How does scaling $\Pr(B|A)$ with $\Pr(A)$ mean multiplying them together?

110 Views Asked by At

I already read this, and so wish to intuit 3 without relying on (only rearranging) the definition of Conditional Probability.
I modified the following's source for concision.

$1.$ Now look at $\Pr(A \cap B)$. We know that if $A$ has happened, then $A \cap B$ happens with probability $\Pr(B\mid A)$.

$2.$ If we do NOT know that $A$ has happened, we must $\color{darkred}{SCALE \; \Pr(B\mid A) \text{ with } \Pr(A)}$.
$3.$ Thus, $ \Pr(A \cap B)= \Pr(B\mid A)\Pr(A) \text{.}$

I pursue only intuition; please do not answer with formal proofs.

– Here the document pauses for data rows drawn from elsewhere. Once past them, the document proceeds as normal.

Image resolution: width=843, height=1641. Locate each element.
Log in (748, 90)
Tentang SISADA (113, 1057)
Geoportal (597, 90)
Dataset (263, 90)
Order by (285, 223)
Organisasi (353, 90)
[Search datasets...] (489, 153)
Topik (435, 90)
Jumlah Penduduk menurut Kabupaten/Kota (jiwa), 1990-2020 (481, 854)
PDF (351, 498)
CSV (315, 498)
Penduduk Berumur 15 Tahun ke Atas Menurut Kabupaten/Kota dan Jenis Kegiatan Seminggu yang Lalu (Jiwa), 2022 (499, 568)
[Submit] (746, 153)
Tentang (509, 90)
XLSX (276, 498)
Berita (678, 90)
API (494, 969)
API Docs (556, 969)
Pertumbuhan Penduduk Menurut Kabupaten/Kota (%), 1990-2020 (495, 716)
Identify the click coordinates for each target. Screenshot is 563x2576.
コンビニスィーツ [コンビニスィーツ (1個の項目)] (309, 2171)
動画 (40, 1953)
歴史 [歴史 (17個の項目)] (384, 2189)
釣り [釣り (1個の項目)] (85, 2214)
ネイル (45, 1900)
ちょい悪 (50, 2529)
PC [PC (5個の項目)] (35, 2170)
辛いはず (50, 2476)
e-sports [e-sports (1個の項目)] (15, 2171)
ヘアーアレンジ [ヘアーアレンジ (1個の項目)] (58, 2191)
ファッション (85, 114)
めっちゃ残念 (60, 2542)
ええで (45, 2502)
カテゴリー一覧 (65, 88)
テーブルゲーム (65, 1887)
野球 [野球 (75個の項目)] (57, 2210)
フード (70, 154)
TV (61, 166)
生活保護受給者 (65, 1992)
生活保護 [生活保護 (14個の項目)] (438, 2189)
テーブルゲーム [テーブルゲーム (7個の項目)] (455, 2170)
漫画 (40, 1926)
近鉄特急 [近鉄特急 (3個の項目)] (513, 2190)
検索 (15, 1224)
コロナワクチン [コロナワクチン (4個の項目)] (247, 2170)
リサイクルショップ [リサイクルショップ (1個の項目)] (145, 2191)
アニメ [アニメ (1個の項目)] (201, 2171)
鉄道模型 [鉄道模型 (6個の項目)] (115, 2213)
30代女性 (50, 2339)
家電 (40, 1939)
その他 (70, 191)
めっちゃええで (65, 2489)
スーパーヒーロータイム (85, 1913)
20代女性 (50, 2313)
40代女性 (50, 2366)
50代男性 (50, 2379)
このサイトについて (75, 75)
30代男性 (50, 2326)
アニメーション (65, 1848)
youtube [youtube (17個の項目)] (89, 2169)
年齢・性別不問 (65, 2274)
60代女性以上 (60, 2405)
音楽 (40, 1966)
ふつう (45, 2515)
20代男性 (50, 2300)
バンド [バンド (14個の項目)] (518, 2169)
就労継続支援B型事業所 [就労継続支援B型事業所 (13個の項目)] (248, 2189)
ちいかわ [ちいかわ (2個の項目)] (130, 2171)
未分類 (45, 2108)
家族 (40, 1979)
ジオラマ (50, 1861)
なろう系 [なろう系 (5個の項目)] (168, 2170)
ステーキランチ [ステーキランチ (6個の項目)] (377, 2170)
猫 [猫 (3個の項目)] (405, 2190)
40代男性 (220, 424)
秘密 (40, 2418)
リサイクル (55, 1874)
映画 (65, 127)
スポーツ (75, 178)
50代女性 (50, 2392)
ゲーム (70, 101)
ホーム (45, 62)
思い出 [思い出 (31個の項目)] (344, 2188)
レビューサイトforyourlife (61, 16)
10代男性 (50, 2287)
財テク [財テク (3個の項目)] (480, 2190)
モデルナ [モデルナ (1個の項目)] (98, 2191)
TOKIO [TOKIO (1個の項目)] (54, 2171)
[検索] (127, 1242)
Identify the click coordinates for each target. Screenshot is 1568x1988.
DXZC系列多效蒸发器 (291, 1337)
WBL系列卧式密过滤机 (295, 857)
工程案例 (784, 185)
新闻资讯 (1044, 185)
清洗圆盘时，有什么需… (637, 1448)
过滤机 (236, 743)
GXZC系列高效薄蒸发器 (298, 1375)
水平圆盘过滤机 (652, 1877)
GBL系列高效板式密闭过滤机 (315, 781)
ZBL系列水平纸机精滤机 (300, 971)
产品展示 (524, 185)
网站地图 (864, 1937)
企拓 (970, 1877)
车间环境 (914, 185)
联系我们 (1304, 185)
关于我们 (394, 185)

I do not understand 2. How does $\color{darkred}{SCALING \; \Pr(B\mid A) \text{ with } \Pr(A)}$ translate into multiplying them both together? For example, why does 'scaling' not imply addition?

2

There are 2 best solutions below

2
On

Suppose you were to grab the edges of $A$ and stretch it out so it covers all of $\Omega$. $B$ stretches out with it. Now we ask, what proportion of $\Omega$ is covered by the intersection of $A$ and $B$? The answer is simply the proportion of $A$ covered by $B$. The proportional stretching of things doesn't change the proportion of $A$ covered by $B$ so this value is still $P(B|A)$.

But, $A$ isn't actually the whole universe. We have to shrink everything back down so it's all in the original size relative to $\Omega$. To do this, we shrink everything back down by a factor of $P(A)$ (the true size of $A$ within $\Omega$.

Now when we ask, what is the size of the the portion of $B$ that overlaps $A$ relative to the entire universe $\Omega$, the answer is $P(B|A)$ shrunk down by $P(A)$ which is $P(B|A)P(A)$

4
On

Scaling means change of scale.   That's multiplicative, not additive.

$\mathsf P(A)$ is the measure of $A$ within the universe ($\Omega$).

$\mathsf P(B\mid A)$ is the measure of $B$ within $A$.

$\mathsf P(B\cap A)$ is the measure of $B\cap A$ within the universe.

  1. So if we scale the measure of $B$ within $A$ by the measure of $A$ within the universe, we get the measure of the union, $B\cap A$, within the universe.

We change the scale, from $A$ to the universe.   $\mathsf P(B\mid A)~\mathsf P(A) = \mathsf P(B\cap A)$.


As an example, suppose: There are five cups on the table.   One cup is half full: call this cup $C.$  

The amount of water in $C$ is one tenth of the capacity of all cups on the table. Denote the existence of water by $W$.   Let $V$ be the volume measure then:   $V ( W\mid C ) =\tfrac 12, V( C )=\tfrac 1 5, V( C\cap W) = \tfrac 1{10}$


[This question from the OP refers to an older version of this answer:]
2. What is $\mu$ in your last paragraph?

Measure.   It is convention to use $\mu$ as the generic symbol for "a measure function".   I suppose I should have used, and now have changed to, $V$-olume since that is more specific.

  1. I still do not understand 1. How is 1 true? – LePressentiment

Why should it not be true?   $A\cap B$ is the overlap of $B$ and $A$.   The amount of $B$ measured with respect to $A$ is then the amount of $B\cap A$ divided by the amount of $A$ itself.

There are 301 students within the school, divided evenly as possible into 3 houses of 100 students each, except Green House which has 101.   There are 138 female students in the school, of which 49 are in Green House.   What proportion of students in Green House are female?

Letting $F$ represent the set of Female Students and $G$ represent the set of Students in Green House, and $n()$ be the count of students within the school, or given condition, we have: $$n( F\cap G) = 49, n(G) = 101,\text{ so then }n(F\mid G) = 49/101$$

Alternatively, letting $p$ be the proportion of students (within the school, or given condition), we have: $$p(F\cap G) = 49/301, \; p(G) = 101/301,\text{ so then }p(F\mid G) = 49/101$$

That is all conditional probability is: a proportionate measure.

$\mathsf P(B\mid A)$ is "the proportionate measure of probability of outcomes that also result in event $B$, with respect to those resulting in event $A$."